This exercise is based on the following table, which lists interest rates on long-term investments (based on 10-year government bonds) in several countries in 2008.
Assuming that you invest $9,000 in the United States (3.9%), how long (to the nearest year) must you wait before your investment is worth $19,000 if the interest is compounded annually?
I got 19 years, its wrong.
Thank you
Pt = Po(1+r)^n.
r = 3.9% / 100% = 0.039 = APR expressed as a decimal.
n = The # of compounding periods.
Pt = 9000(1.039)^n = 19,000.
(1.039)^n = 19000 / 9000 = 2.11111.
Take Log of both sides:
n*Log(1.039) = Log(2.11111).
N = Log(2.11111) / Log(1.039) = 19.53
yrs = 20 yrs.
To solve this problem, we need to use the formula for compound interest:
A = P(1 + r/n)^(nt)
Where:
A is the final amount
P is the initial principal (amount invested)
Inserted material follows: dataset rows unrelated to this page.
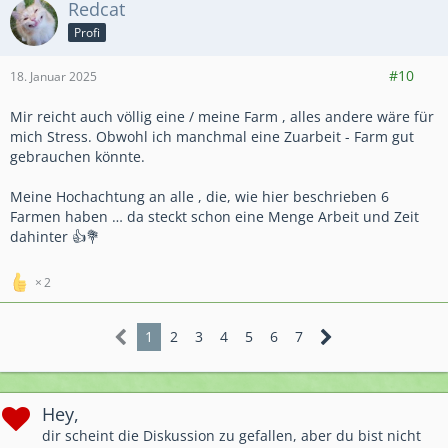
Redcat
Profi
1.793
8.448
1.308
#10
18. Januar 2025
Mir reicht auch völlig eine / meine Farm , alles andere wäre für
mich Stress. Obwohl ich manchmal eine Zuarbeit - Farm gut
gebrauchen könnte.
Meine Hochachtung an alle , die, wie hier beschrieben 6
Farmen haben … da steckt schon eine Menge Arbeit und Zeit
dahinter 👍💐
2
1
2
3
4
5
6
7
Hey,
dir scheint die Diskussion zu gefallen, aber du bist nicht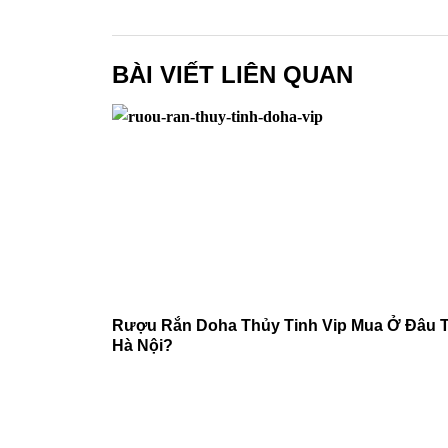
BÀI VIẾT LIÊN QUAN
Rượu Rắn Doha Thủy Tinh Vip Mua Ở Đâu T
Hà Nội?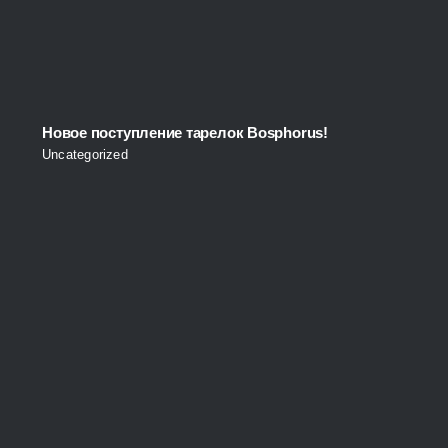
Новое поступление тарелок Bosphorus!
Uncategorized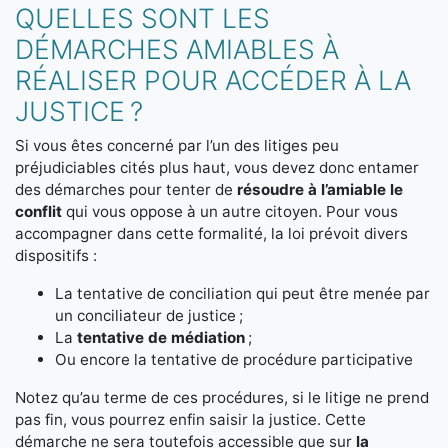
QUELLES SONT LES
DÉMARCHES AMIABLES À
RÉALISER POUR ACCÉDER À LA
JUSTICE ?
Si vous êtes concerné par l’un des litiges peu
préjudiciables cités plus haut, vous devez donc entamer
des démarches pour tenter de
résoudre à l’amiable le
conflit
qui vous oppose à un autre citoyen. Pour vous
accompagner dans cette formalité, la loi prévoit divers
dispositifs :
La tentative de conciliation qui peut être menée par
un conciliateur de justice ;
La
tentative de médiation
;
Ou encore la tentative de procédure participative
Notez qu’au terme de ces procédures, si le litige ne prend
pas fin, vous pourrez enfin saisir la justice. Cette
démarche ne sera toutefois accessible que sur
la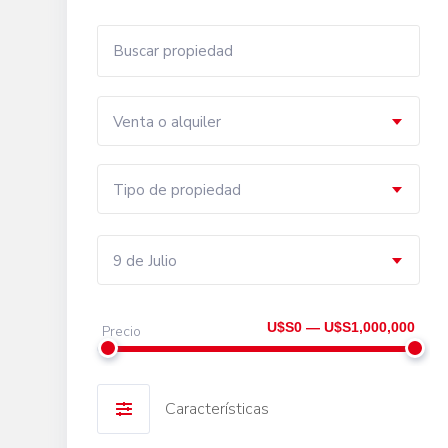
Venta o alquiler
Tipo de propiedad
9 de Julio
U$S0 — U$S1,000,000
Precio
Características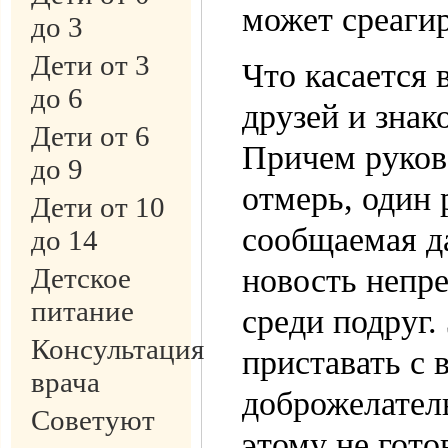
может среагир
до 3
Дети от 3
Что касается 
до 6
друзей и знак
Дети от 6
Причем руков
до 9
отмерь, один 
Дети от 10
сообщаемая д
до 14
новость непре
Детское
питание
среди подруг. 
Консультация
приставать с 
врача
доброжелатель
Советуют
этому не гото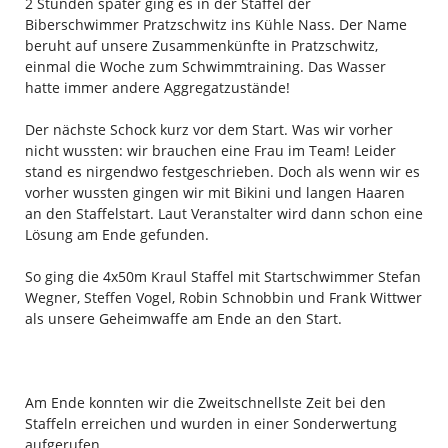
2 Stunden später ging es in der Staffel der
Biberschwimmer Pratzschwitz ins Kühle Nass. Der Name
beruht auf unsere Zusammenkünfte in Pratzschwitz,
einmal die Woche zum Schwimmtraining. Das Wasser
hatte immer andere Aggregatzustände!
Der nächste Schock kurz vor dem Start. Was wir vorher
nicht wussten: wir brauchen eine Frau im Team! Leider
stand es nirgendwo festgeschrieben. Doch als wenn wir es
vorher wussten gingen wir mit Bikini und langen Haaren
an den Staffelstart. Laut Veranstalter wird dann schon eine
Lösung am Ende gefunden.
So ging die 4x50m Kraul Staffel mit Startschwimmer Stefan
Wegner, Steffen Vogel, Robin Schnobbin und Frank Wittwer
als unsere Geheimwaffe am Ende an den Start.
Am Ende konnten wir die Zweitschnellste Zeit bei den
Staffeln erreichen und wurden in einer Sonderwertung
aufgerufen.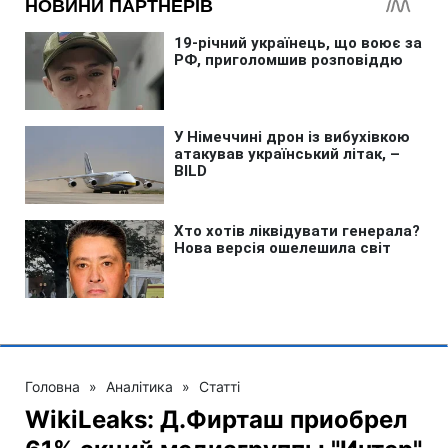
Головна
»
Аналітика
»
Статті
WikiLeaks: Д.Фирташ приобрел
r is the interest rate per period (expressed as a decimal)
n is the number of compounding periods per year
t is the number of years
In this case, we are given that the initial investment (P) is $9,000, the interest rate (r) is 3.9% (0.039 as a decimal), and we want to find out how long it will take until the investment is worth $19,000 (A). The compounding is done annually (n = 1).
Let's set up the equation and solve for t:
$19,000 = $9,000(1 + 0.039/1)^(1*t)
Dividing both sides of the equation by $9,000 and rearranging, we get:
(19,000 / 9,000) = (1.039)^t
2.1111 ≈ 1.039^t
To solve for t, we can take the logarithm of both sides:
log(2.1111) ≈ log(1.039^t)
Using the logarithmic property log(a^b) = b * log(a), we get:
log(2.1111) ≈ t * log(1.039)
Now you can use a calculator to find the value of t by dividing the logarithm of 2.1111 by the logarithm of 1.039.
After calculating the value of t, round it to the nearest whole number to determine the approximate number of years you must wait for your investment to be worth $19,000.